◆ Material for the task ◆

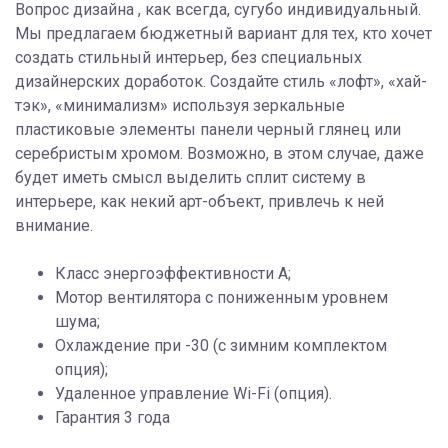
Вопрос дизайна , как всегда, сугубо индивидуальный.
Мы предлагаем бюджетный вариант для тех, кто хочет
создать стильный интерьер, без специальных
дизайнерских доработок. Создайте стиль «лофт», «хай-
тэк», «минимализм» используя зеркальные
пластиковые элементы панели черный глянец или
серебристым хромом. Возможно, в этом случае, даже
будет иметь смысл выделить сплит систему в
интерьере, как некий арт-объект, привлечь к ней
внимание.
Класс энергоэффективности A;
Мотор вентилятора с пониженным уровнем
шума;
Охлаждение при -30 (с зимним комплектом
опция);
Удаленное управление Wi-Fi (опция).
Гарантия 3 года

◆ What you are asked to do ◆
Among the lines of the data, identify those with the word "опция". Copy each of them.

◆ Solution for this problem ◆
опция);
Удаленное управление Wi-Fi (опция).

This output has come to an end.